--- DATA UNDER STUDY ---
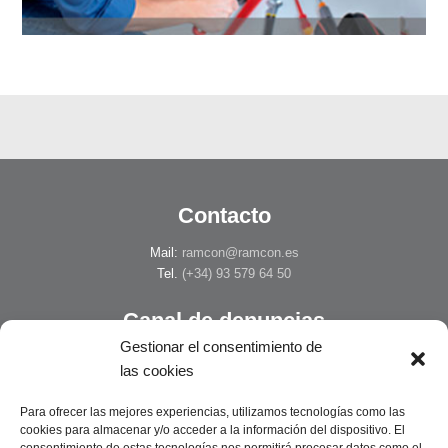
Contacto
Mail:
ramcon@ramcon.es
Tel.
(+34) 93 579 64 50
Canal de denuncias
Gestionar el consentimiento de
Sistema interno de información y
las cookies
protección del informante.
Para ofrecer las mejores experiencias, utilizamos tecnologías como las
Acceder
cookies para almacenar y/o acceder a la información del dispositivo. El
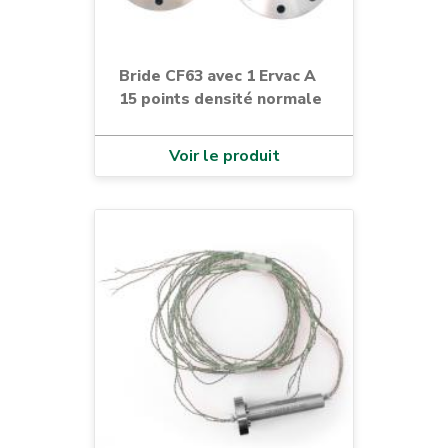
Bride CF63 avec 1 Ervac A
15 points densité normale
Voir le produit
---
--- DATA UNDER STUDY ---
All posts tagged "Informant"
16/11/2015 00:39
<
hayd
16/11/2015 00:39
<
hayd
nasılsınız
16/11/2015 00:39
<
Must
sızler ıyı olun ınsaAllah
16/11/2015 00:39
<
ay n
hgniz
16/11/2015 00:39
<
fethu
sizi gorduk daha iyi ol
---
--- DATA UNDER STUDY ---
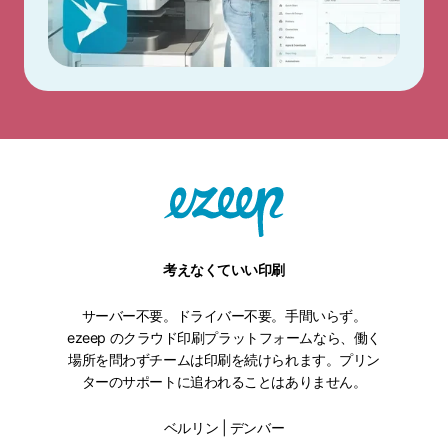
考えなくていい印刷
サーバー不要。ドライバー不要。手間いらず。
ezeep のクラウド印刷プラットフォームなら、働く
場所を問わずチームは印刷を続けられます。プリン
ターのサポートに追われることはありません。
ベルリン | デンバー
---
▸ WHAT YOU HAVE TO DO: Tell me how many lines of the records include the word "cookies", replying with the number alone.

▸ ANSWER BOX: 2